Segment Start: PROVIDED DATA

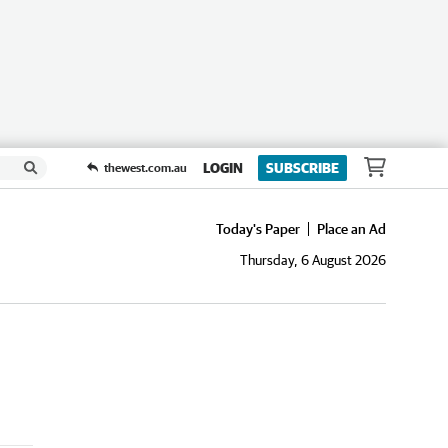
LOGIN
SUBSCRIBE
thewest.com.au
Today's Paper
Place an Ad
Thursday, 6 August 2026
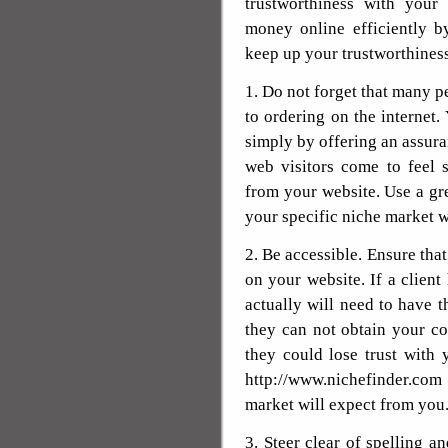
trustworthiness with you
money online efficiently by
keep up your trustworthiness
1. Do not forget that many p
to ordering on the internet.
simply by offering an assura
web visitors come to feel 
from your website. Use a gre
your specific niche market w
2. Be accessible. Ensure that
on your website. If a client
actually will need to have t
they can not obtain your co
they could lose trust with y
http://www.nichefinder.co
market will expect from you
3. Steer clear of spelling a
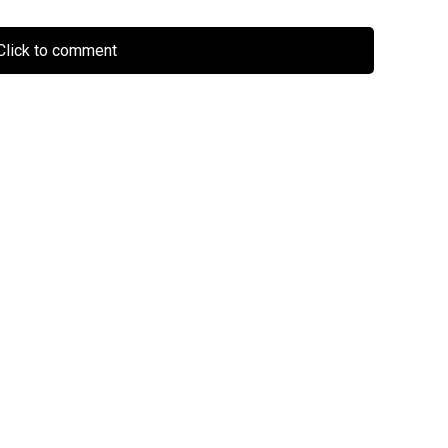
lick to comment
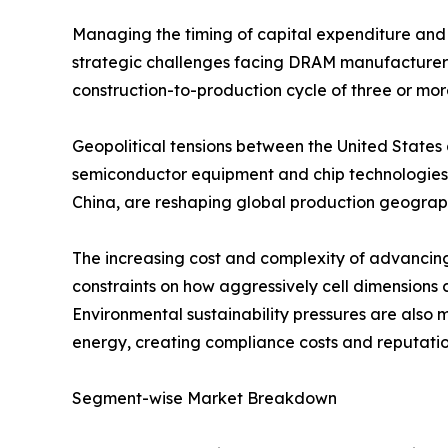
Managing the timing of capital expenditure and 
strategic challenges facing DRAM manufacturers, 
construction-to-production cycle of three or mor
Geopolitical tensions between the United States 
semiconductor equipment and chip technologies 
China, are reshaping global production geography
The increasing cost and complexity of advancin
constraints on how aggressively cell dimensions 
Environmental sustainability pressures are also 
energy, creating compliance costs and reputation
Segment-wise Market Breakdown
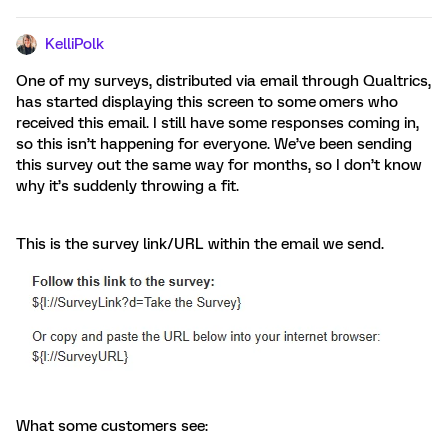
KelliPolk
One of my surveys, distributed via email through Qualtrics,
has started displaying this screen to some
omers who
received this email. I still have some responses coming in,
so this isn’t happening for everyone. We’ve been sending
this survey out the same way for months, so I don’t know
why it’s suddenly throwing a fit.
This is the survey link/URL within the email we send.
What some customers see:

Segment End: PROVIDED DATA

Please write out only the material above, exactly, from its first line through the line that contains "received this email.", and include no pictures.

REPLY:
LOGIN
SUBSCRIBE
thewest.com.au
Today's Paper
Place an Ad
Thursday, 6 August 2026
trustworthiness with you
money online efficiently by
keep up your trustworthiness
1. Do not forget that many p
to ordering on the internet.
simply by offering an assura
web visitors come to feel 
from your website. Use a gre
your specific niche market w
2. Be accessible. Ensure that
on your website. If a client
actually will need to have t
they can not obtain your co
they could lose trust with y
http://www.nichefinder.co
market will expect from you
3. Steer clear of spelling a
lick to comment
Managing the timing of capital expenditure and 
strategic challenges facing DRAM manufacturers, 
construction-to-production cycle of three or mor
Geopolitical tensions between the United States 
semiconductor equipment and chip technologies 
China, are reshaping global production geography
The increasing cost and complexity of advancin
constraints on how aggressively cell dimensions 
Environmental sustainability pressures are also 
energy, creating compliance costs and reputation
Segment-wise Market Breakdown
KelliPolk
One of my surveys, distributed via email through Qualtrics,
has started displaying this screen to some
omers who
received this email. I still have some responses coming in,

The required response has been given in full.